-- DIRECTIONS --
Please output exactly the lines below, starting at the line that has "英國政府加強打擊網路詐騙洗錢，以東南亞為根據" and ending at the line that has "mørkebrune øyne med", both included; leave out all pictures and include nothing else.

-- TASK MATERIAL --
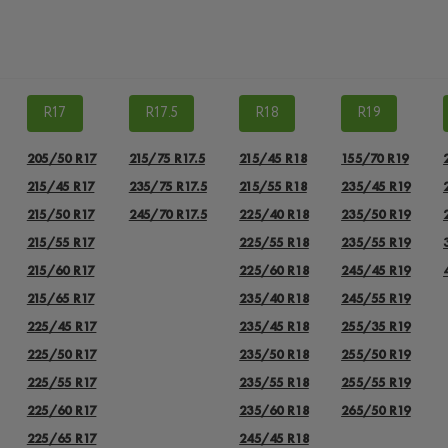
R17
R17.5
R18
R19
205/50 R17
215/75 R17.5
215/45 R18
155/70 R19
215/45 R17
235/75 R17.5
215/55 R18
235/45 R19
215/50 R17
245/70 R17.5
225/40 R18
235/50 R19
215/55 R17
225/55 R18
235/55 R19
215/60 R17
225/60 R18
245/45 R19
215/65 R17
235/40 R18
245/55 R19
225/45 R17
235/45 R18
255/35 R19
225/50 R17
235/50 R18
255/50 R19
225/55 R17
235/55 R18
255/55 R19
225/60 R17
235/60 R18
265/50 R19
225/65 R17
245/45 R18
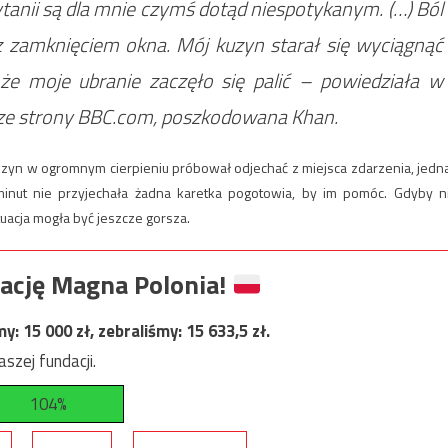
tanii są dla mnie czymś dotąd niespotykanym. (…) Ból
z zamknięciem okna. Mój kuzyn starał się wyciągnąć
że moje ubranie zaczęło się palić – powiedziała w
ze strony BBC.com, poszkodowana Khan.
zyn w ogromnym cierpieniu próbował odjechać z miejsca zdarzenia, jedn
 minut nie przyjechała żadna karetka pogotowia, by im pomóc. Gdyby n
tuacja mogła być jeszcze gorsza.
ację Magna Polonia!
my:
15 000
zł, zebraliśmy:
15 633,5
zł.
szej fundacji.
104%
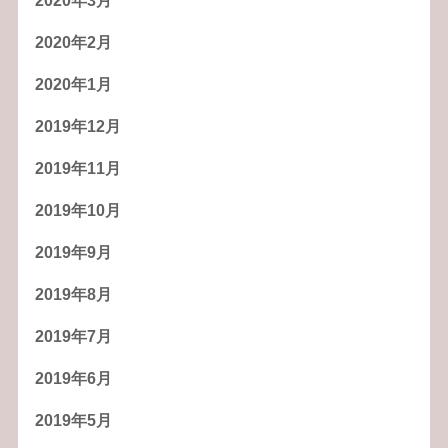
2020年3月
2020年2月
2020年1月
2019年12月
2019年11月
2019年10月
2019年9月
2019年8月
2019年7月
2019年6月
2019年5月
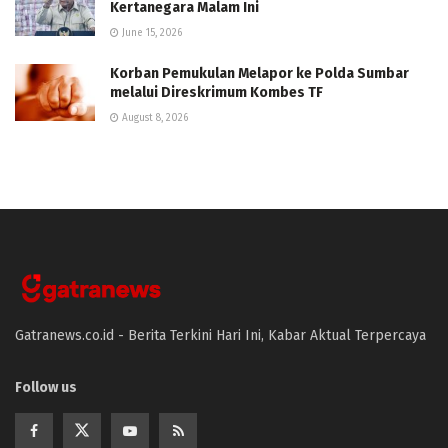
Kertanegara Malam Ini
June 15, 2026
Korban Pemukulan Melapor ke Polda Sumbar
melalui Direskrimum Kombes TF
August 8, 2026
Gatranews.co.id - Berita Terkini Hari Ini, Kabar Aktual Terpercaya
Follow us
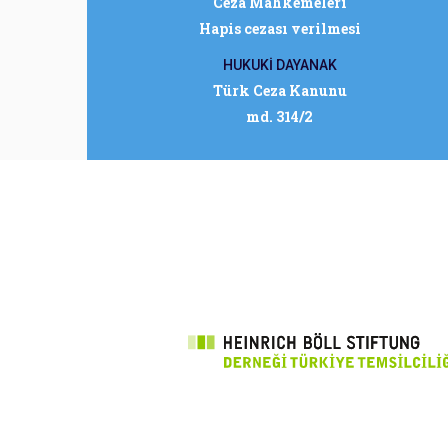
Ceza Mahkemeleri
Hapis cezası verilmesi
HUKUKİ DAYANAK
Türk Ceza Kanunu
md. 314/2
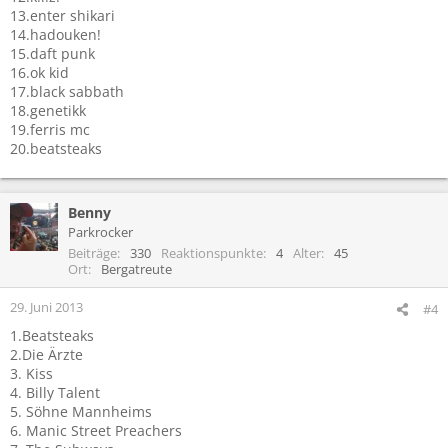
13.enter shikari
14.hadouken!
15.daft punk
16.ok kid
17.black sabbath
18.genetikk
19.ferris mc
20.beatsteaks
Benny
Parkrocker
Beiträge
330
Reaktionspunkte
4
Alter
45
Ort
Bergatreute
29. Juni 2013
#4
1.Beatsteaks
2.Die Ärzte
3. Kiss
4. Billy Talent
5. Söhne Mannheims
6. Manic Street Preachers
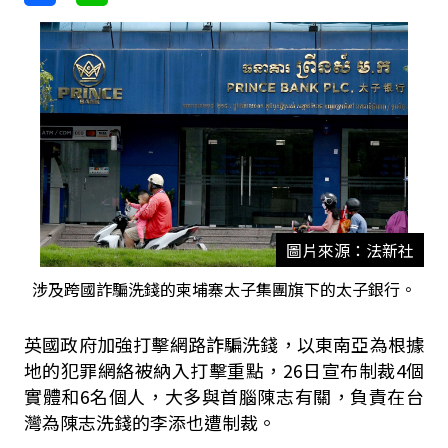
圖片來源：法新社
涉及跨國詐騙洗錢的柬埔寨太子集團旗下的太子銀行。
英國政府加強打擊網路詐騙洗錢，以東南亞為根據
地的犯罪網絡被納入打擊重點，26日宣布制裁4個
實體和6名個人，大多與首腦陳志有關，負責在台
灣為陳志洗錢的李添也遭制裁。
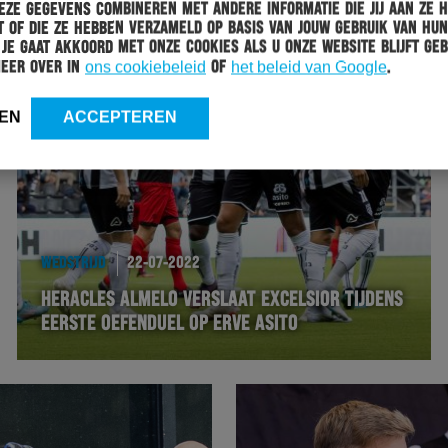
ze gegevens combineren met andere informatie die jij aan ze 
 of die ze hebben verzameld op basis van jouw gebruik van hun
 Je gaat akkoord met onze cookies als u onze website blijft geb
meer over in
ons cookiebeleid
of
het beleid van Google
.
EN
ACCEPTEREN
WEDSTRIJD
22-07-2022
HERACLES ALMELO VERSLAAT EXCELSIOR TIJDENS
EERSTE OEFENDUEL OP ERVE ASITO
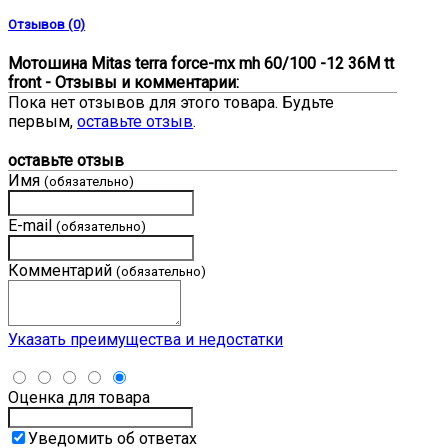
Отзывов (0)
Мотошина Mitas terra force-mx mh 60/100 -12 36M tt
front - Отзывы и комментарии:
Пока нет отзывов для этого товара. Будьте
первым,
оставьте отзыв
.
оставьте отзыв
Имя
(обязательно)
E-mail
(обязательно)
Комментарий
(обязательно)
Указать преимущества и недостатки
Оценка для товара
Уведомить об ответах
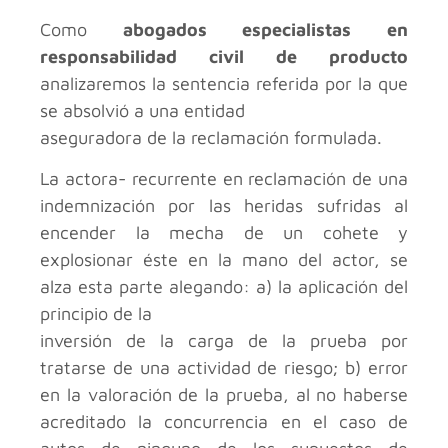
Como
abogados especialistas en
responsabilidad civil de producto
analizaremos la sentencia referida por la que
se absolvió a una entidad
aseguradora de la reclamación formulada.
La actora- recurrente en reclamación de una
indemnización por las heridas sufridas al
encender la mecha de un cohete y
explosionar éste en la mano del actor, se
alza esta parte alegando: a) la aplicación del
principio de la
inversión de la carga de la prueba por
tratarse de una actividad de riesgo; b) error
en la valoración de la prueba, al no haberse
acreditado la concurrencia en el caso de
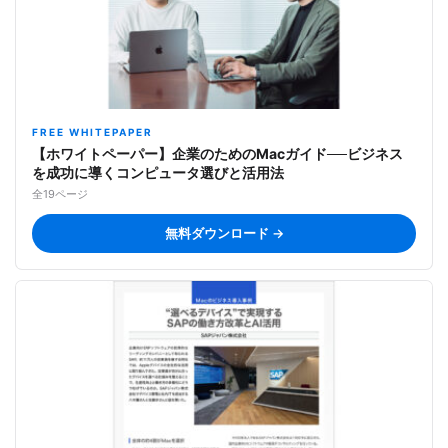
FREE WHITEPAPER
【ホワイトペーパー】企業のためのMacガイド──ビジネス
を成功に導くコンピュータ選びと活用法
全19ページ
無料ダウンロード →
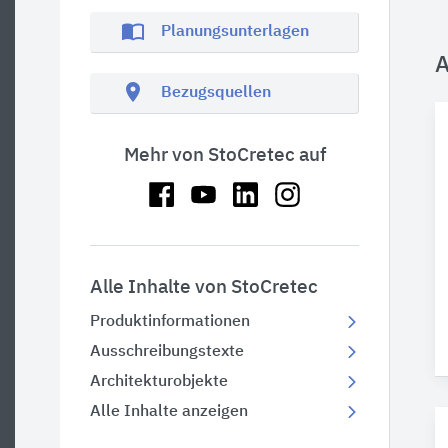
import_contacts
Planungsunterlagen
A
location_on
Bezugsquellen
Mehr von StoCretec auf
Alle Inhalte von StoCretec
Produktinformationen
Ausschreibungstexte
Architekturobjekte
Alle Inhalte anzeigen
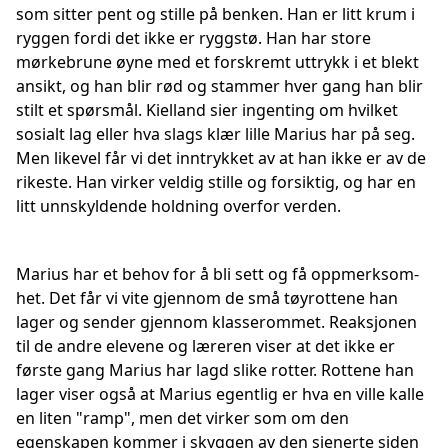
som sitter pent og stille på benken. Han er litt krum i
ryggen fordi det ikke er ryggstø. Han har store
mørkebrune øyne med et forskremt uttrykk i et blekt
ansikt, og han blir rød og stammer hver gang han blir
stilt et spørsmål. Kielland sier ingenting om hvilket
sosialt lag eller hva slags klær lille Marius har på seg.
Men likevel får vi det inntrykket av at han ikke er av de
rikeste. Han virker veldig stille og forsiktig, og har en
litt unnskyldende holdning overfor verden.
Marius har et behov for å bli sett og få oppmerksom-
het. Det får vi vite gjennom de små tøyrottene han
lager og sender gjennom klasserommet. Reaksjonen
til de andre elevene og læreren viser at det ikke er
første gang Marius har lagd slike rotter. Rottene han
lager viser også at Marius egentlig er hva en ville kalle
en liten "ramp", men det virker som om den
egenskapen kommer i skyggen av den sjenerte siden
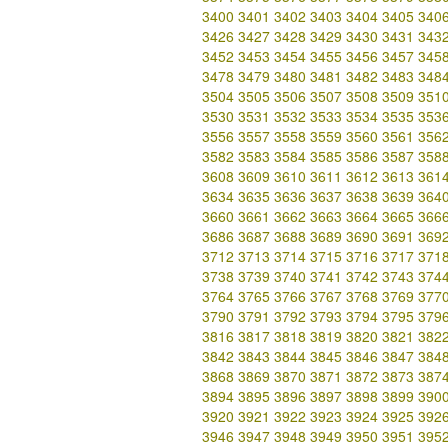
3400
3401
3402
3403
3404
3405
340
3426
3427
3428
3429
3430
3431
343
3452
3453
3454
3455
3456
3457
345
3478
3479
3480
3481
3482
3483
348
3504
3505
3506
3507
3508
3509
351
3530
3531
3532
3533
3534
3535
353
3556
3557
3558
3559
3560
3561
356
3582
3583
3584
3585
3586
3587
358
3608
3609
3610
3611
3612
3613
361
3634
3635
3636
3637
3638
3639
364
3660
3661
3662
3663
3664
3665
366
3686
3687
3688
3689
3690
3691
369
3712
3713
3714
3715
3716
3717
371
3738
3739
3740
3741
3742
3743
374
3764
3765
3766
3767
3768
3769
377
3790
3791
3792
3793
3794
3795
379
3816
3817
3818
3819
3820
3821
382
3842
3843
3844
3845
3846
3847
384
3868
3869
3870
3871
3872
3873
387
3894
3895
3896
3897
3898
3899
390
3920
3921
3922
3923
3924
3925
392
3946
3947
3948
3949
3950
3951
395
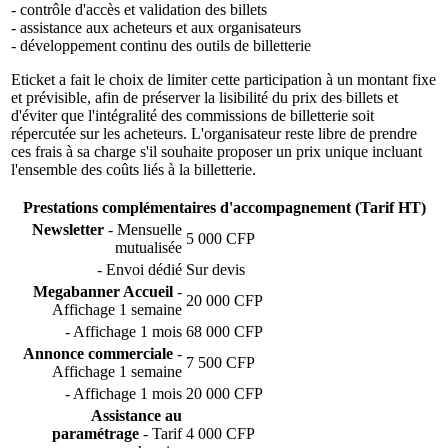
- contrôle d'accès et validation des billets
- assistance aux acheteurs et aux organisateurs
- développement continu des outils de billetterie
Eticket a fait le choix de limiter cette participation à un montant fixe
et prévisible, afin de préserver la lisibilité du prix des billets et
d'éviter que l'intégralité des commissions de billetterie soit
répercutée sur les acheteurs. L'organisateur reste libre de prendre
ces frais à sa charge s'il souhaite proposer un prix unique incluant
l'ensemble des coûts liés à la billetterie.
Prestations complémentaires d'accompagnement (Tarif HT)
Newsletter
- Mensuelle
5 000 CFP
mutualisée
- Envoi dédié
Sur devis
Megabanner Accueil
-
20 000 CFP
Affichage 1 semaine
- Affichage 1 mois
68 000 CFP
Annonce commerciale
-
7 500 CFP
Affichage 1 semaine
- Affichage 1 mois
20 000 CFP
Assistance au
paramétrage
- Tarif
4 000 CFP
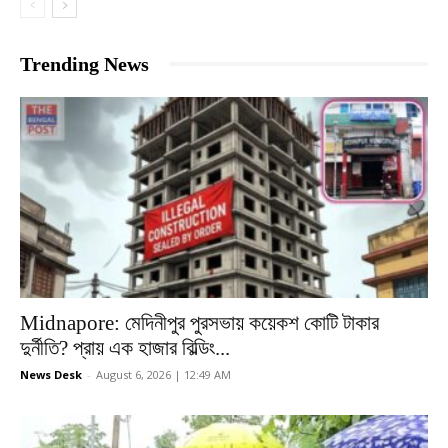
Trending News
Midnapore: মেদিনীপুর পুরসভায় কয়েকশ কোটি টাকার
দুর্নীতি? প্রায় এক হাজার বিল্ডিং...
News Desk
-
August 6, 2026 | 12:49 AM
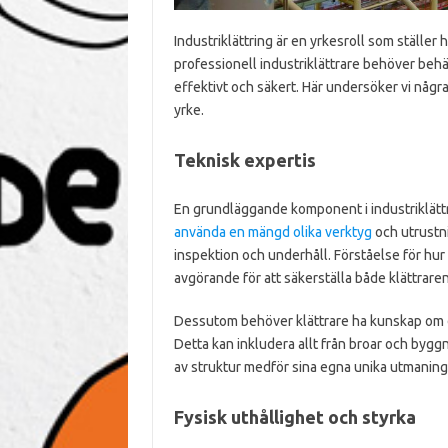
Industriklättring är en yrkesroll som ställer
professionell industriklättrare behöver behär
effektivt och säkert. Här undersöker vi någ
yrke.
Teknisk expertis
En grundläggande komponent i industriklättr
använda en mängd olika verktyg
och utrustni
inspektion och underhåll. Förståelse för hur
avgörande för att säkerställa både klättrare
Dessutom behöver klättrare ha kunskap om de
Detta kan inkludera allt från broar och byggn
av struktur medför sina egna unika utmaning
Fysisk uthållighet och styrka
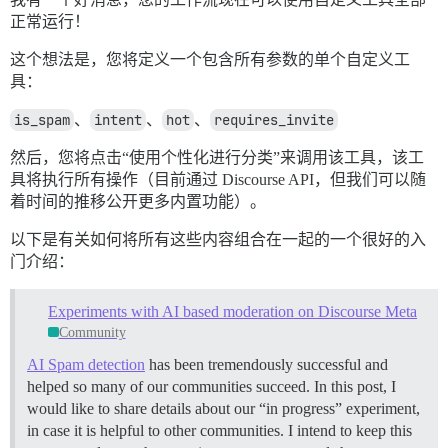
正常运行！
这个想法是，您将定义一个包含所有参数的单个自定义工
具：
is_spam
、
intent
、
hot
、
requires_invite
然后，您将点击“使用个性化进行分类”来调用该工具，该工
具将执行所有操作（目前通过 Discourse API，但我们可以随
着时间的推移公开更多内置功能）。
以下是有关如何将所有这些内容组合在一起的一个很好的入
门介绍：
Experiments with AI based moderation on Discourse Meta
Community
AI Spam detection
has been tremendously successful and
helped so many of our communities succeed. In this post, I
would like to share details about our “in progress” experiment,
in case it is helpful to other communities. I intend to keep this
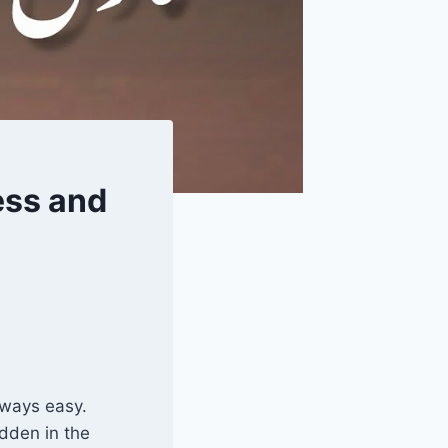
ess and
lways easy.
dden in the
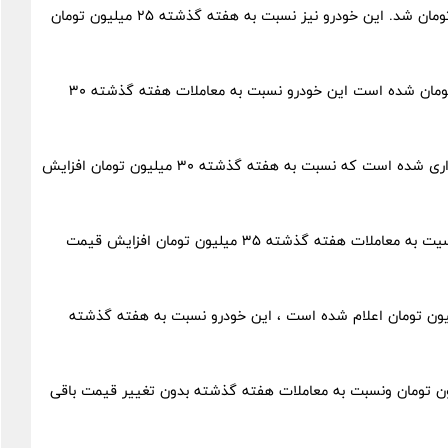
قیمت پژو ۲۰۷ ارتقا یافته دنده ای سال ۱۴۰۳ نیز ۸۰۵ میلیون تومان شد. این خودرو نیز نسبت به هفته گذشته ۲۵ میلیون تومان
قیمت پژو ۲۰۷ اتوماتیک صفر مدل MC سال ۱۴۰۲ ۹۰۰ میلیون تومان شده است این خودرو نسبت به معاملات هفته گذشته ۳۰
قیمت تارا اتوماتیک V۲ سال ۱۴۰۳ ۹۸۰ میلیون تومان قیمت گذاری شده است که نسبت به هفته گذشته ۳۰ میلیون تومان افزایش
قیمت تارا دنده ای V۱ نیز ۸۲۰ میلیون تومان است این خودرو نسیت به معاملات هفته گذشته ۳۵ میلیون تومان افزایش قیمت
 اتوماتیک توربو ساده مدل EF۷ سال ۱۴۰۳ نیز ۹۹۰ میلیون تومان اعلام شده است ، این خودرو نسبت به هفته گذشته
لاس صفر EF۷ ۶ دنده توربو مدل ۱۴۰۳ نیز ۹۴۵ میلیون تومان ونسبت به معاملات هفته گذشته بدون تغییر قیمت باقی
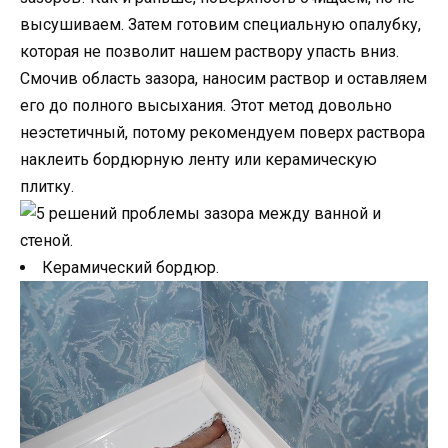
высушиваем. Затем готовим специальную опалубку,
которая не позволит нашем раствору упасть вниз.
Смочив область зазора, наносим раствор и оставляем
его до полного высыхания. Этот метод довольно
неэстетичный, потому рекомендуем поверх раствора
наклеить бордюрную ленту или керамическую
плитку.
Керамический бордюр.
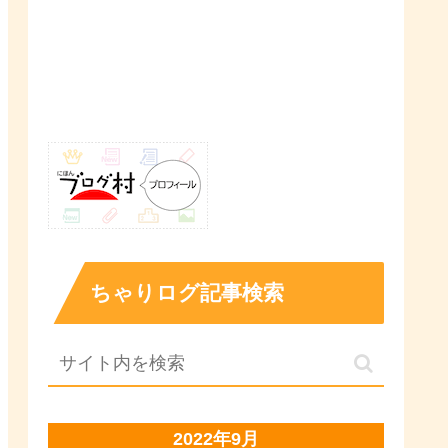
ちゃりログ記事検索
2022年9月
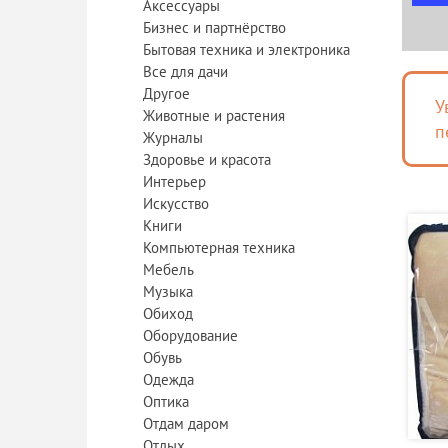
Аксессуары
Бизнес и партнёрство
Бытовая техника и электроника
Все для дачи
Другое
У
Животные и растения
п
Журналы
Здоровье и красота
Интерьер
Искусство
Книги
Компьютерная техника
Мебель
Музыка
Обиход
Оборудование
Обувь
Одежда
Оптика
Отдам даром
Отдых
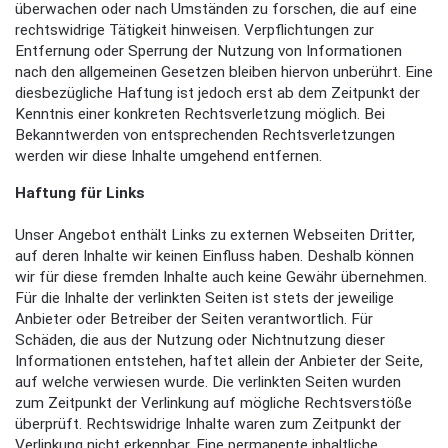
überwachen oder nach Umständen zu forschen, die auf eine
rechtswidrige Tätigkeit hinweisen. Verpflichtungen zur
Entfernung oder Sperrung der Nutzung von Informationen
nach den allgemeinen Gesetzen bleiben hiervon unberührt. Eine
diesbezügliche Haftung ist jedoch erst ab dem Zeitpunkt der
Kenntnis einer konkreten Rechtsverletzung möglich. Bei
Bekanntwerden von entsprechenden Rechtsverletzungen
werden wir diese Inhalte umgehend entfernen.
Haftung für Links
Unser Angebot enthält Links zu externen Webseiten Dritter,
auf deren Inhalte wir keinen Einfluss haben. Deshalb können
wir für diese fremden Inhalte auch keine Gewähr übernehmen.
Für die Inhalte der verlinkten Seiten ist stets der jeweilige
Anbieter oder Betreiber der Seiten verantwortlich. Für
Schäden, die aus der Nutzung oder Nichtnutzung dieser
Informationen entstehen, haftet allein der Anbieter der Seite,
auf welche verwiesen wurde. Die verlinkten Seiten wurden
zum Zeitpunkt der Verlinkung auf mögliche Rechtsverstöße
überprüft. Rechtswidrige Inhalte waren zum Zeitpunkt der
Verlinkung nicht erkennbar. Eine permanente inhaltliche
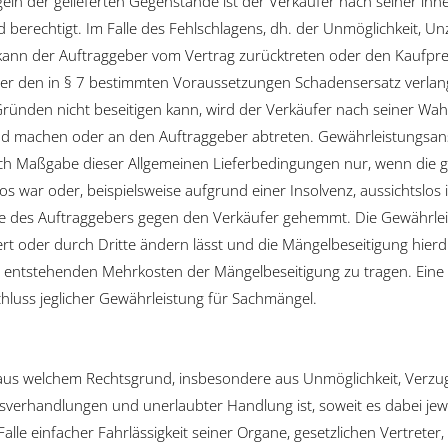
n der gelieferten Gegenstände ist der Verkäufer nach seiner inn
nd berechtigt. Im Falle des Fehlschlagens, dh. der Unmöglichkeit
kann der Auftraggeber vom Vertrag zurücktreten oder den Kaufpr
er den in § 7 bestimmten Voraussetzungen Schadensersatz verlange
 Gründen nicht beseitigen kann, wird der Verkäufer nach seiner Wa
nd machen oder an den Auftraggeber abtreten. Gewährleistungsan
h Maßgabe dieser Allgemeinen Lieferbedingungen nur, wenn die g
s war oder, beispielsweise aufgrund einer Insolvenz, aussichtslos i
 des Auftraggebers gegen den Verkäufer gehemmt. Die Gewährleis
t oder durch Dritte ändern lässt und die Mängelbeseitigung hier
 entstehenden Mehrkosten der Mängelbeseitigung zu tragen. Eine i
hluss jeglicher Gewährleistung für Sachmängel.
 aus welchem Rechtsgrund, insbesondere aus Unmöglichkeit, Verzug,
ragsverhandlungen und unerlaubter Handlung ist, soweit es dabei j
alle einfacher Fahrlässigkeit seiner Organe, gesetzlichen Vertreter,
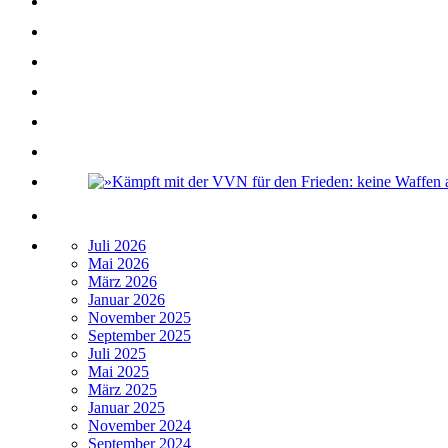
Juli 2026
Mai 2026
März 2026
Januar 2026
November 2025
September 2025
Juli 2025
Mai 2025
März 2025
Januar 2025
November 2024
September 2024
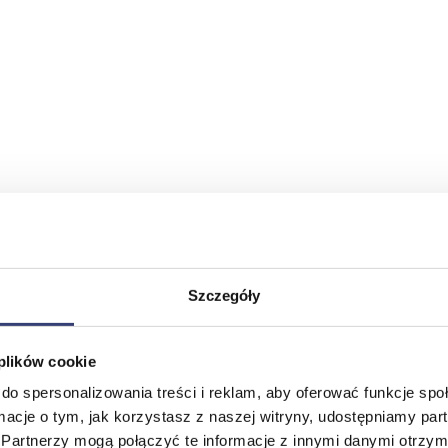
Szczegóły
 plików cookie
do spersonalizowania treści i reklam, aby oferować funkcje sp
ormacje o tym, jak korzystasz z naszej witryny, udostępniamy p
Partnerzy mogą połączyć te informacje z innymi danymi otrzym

-- REPLY TO THE TASK --
英國政府加強打擊網路詐騙洗錢，以東南亞為根據
地的犯罪網絡被納入打擊重點，26日宣布制裁4個
實體和6名個人，大多與首腦陳志有關，負責在台
灣為陳志洗錢的李添也遭制裁。
ze gegevens combineren met andere informatie die jij aan ze 
 of die ze hebben verzameld op basis van jouw gebruik van hun
 Je gaat akkoord met onze cookies als u onze website blijft geb
meer over in
ons cookiebeleid
of
het beleid van Google
.
EN
ACCEPTEREN
WEDSTRIJD
22-07-2022
HERACLES ALMELO VERSLAAT EXCELSIOR TIJDENS
EERSTE OEFENDUEL OP ERVE ASITO
Отзывов (0)
Мотошина Mitas terra force-mx mh 60/100 -12 36M tt
front - Отзывы и комментарии:
Пока нет отзывов для этого товара. Будьте
первым,
оставьте отзыв
.
оставьте отзыв
Имя
(обязательно)
E-mail
(обязательно)
Комментарий
(обязательно)
Указать преимущества и недостатки
Оценка для товара
Уведомить об ответах
Como
abogados especialistas en
responsabilidad civil de producto
analizaremos la sentencia referida por la que
se absolvió a una entidad
aseguradora de la reclamación formulada.
La actora- recurrente en reclamación de una
indemnización por las heridas sufridas al
encender la mecha de un cohete y
explosionar éste en la mano del actor, se
alza esta parte alegando: a) la aplicación del
principio de la
inversión de la carga de la prueba por
tratarse de una actividad de riesgo; b) error
en la valoración de la prueba, al no haberse
acreditado la concurrencia en el caso de
FREE WHITEPAPER
【ホワイトペーパー】企業のためのMacガイド──ビジネス
を成功に導くコンピュータ選びと活用法
全19ページ
無料ダウンロード →
import_contacts
Planungsunterlagen
A
location_on
Bezugsquellen
Mehr von StoCretec auf
Alle Inhalte von StoCretec
Produktinformationen
Ausschreibungstexte
Architekturobjekte
Alle Inhalte anzeigen
som sitter pent og stille på benken. Han er litt krum i
ryggen fordi det ikke er ryggstø. Han har store
mørkebrune øyne med et forskremt uttrykk i et blekt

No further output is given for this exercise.